**WORK ORDER**.
Repeat each entry below exactly, omitting any picture it holds.

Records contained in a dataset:

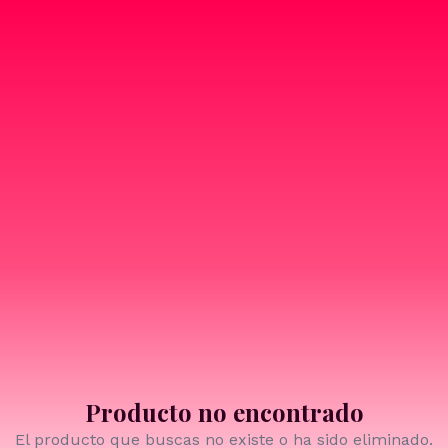
Producto no encontrado
El producto que buscas no existe o ha sido eliminado.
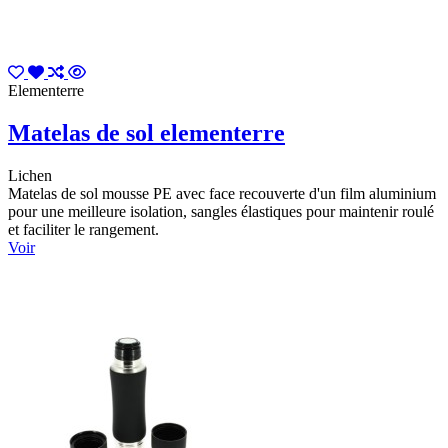
Elementerre
Matelas de sol elementerre
Lichen
Matelas de sol mousse PE avec face recouverte d'un film aluminium
pour une meilleure isolation, sangles élastiques pour maintenir roulé
et faciliter le rangement.
Voir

**EXERCISE OUTPUT**.
Producto no encontrado
El producto que buscas no existe o ha sido eliminado.
Elementerre
Matelas de sol elementerre
Lichen
Matelas de sol mousse PE avec face recouverte d'un film aluminium
pour une meilleure isolation, sangles élastiques pour maintenir roulé
et faciliter le rangement.
Voir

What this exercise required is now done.